Leptospermum polygalifolium subsp. cismontanum, commonly known as tantoon, is a subspecies of flowering plant in the family Myrtaceae and is endemic to near-coastal areas of eastern Australia. It is a shrub or small tree with elliptical leaves and white flowers in spring.

==Description==
Leptospermum polygalifolium subsp. cismontanum is a shrub that typically grows to a height of 1 m, sometimes a slender tree to 4 m.

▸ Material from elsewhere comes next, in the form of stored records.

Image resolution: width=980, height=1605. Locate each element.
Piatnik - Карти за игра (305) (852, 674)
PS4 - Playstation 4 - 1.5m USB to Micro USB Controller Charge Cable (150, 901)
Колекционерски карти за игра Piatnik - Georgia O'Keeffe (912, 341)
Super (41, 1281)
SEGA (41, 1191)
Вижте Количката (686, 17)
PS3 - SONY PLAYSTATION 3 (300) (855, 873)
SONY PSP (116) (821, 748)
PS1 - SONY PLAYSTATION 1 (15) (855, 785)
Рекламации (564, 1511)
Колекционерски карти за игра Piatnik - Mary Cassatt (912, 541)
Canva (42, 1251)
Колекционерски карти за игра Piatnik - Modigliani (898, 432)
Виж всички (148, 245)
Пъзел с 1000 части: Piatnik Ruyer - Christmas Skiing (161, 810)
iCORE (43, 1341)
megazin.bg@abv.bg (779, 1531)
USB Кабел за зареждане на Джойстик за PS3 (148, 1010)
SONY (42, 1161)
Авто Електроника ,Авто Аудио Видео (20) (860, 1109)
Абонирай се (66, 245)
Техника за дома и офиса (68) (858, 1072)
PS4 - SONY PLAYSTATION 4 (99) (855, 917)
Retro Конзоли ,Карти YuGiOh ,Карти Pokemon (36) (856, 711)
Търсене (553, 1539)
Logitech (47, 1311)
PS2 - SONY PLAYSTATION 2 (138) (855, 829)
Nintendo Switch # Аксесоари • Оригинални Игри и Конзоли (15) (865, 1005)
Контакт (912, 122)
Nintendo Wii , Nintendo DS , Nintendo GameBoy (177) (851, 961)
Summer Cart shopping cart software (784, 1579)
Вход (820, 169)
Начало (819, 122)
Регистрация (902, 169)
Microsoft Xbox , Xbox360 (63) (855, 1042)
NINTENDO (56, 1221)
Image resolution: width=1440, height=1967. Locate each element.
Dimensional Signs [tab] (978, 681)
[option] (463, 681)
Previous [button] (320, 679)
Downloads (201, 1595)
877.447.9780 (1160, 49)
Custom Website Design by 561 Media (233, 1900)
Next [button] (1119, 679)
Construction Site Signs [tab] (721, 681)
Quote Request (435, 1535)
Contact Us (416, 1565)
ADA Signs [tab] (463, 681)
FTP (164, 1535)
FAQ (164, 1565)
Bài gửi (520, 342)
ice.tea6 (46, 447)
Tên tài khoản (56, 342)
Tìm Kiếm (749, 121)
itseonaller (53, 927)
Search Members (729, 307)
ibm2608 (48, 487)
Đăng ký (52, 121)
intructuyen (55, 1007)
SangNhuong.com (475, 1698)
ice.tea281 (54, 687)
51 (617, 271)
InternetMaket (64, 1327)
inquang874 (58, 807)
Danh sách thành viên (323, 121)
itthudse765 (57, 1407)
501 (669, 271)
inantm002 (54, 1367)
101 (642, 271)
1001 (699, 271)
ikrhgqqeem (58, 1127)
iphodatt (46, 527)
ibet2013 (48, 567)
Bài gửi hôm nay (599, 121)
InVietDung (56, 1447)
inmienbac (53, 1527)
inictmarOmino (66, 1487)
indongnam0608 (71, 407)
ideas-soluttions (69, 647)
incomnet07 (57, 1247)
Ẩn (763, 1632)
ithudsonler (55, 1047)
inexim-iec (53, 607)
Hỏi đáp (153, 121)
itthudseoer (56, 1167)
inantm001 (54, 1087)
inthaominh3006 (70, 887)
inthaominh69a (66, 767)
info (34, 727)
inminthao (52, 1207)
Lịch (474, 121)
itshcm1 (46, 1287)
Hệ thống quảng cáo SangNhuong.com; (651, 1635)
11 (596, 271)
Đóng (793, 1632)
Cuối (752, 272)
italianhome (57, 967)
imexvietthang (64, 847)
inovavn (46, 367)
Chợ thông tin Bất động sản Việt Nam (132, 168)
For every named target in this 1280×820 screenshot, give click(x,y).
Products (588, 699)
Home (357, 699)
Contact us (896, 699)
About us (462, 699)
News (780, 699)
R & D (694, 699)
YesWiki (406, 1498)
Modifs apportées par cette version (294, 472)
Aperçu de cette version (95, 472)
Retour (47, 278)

Its leaves are elliptical, sometimes broader in the upper part, dull green but paler on the lower surface, usually 8–10 mm long and 2 mm wide with the edges tending to turn downwards. The flowers are white, about 10 mm in diameter with a hypanthium 2.5–3 mm long. The sepals are 1.5–2 mm long with pale, thin edges. Flowering occurs in September and October and the fruit is a capsule 5–7 mm in diameter.

==Taxonomy==
This subspecies was first described in 1989 by Joy Thompson in the journal Telopea, from specimens collected near Dungog in 1975.

==Distribution and habitat==
Leptospermum polygalifolium subsp. cismontanum is common in near-coastal forests between Fraser Island in Queensland and Gosford in New South Wales. It often grows on sandstone but is also found in coastal swamps, old dunes and hillsides.